Re: [FFmpeg-devel] [PATCH] avcodec/libjxldec: emit proper PTS to decoded AVFrame

From: Leo Izen <leo.izen@gmail.com>
To: FFmpeg development discussions and patches <ffmpeg-devel@ffmpeg.org>
Subject: Re: [FFmpeg-devel] [PATCH] avcodec/libjxldec: emit proper PTS to decoded AVFrame
Date: Thu, 14 Dec 2023 18:33:33 -0500
Message-ID: <2a220627-10e4-4807-950b-03b08331c926@gmail.com> (raw)
In-Reply-To: <170254251501.8914.17063422483267428315@lain.khirnov.net>

On 12/14/23 03:28, Anton Khirnov wrote:
> Quoting Leo Izen (2023-12-08 18:31:06)
>> If a sequence of JXL images is encapsulated in a container that has PTS
>> information, we should use the PTS information from the container. At
>> this time there is no container that does this, but if JPEG XL support
>> is ever added to NUT, AVTransport, or some other container, this commit
>> should allow the PTS information those containers provide to work as
>> expected.
>>
>> Signed-off-by: Leo Izen <leo.izen@gmail.com>
>> ---
>>   libavcodec/libjxldec.c | 77 +++++++++++++++++++++++++++++++-----------
>>   1 file changed, 57 insertions(+), 20 deletions(-)
>>
>> diff --git a/libavcodec/libjxldec.c b/libavcodec/libjxldec.c
>> index 002740d9c1..494060ac8c 100644
>> --- a/libavcodec/libjxldec.c
>> +++ b/libavcodec/libjxldec.c
>> @@ -370,6 +370,7 @@ static int libjxl_receive_frame(AVCodecContext *avctx, AVFrame *frame)
>>   
>>       while (1) {
>>           size_t remaining;
>> +        JxlFrameHeader header;
>>   
>>           if (!pkt->size) {
>>               av_packet_unref(pkt);
>> @@ -428,13 +429,16 @@ static int libjxl_receive_frame(AVCodecContext *avctx, AVFrame *frame)
>>               }
>>               if ((ret = ff_set_dimensions(avctx, ctx->basic_info.xsize, ctx->basic_info.ysize)) < 0)

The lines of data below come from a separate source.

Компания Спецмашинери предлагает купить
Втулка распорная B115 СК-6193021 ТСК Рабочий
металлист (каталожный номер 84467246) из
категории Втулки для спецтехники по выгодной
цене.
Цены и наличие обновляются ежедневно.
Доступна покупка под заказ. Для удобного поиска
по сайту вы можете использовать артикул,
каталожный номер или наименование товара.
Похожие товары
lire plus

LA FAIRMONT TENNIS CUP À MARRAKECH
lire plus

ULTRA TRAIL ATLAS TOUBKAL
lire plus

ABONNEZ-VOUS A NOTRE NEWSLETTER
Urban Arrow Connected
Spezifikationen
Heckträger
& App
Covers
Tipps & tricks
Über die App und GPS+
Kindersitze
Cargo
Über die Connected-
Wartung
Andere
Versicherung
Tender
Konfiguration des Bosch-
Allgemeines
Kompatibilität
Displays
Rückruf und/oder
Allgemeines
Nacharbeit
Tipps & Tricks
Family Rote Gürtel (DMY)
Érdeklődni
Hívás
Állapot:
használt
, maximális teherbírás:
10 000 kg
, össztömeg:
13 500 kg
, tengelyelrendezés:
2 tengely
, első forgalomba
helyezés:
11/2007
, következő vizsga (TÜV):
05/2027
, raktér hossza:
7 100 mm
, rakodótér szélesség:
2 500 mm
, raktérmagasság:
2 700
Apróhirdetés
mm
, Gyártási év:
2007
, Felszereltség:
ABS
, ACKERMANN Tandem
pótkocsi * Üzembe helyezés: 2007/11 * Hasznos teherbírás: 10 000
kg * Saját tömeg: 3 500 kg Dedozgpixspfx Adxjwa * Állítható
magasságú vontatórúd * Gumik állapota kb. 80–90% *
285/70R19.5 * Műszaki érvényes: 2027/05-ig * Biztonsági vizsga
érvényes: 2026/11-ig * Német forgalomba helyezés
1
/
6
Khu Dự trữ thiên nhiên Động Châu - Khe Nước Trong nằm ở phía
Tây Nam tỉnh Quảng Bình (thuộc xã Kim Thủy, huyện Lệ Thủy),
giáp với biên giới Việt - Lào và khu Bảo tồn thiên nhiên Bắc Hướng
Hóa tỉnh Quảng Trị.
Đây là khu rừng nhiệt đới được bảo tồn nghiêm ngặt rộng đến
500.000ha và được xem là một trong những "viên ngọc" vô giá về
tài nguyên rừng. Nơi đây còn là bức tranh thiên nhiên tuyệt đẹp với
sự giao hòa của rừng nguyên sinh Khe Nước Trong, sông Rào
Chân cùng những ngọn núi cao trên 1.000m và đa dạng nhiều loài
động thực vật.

>>                   return ret;
>> +            /*
>> +             * If animation is present, we use the timebase provided by
>> +             *    the animated image itself.
>> +             * If the image is not animated, we use ctx->pts
>> +             *    to refer to the frame number, not an actual
>> +             *    PTS value, thus we may leave ctx->timebase unset.
>> +             */
>>               if (ctx->basic_info.have_animation)
>>                   ctx->timebase = av_make_q(ctx->basic_info.animation.tps_denominator,
>>                                             ctx->basic_info.animation.tps_numerator);
>> -            else if (avctx->pkt_timebase.num)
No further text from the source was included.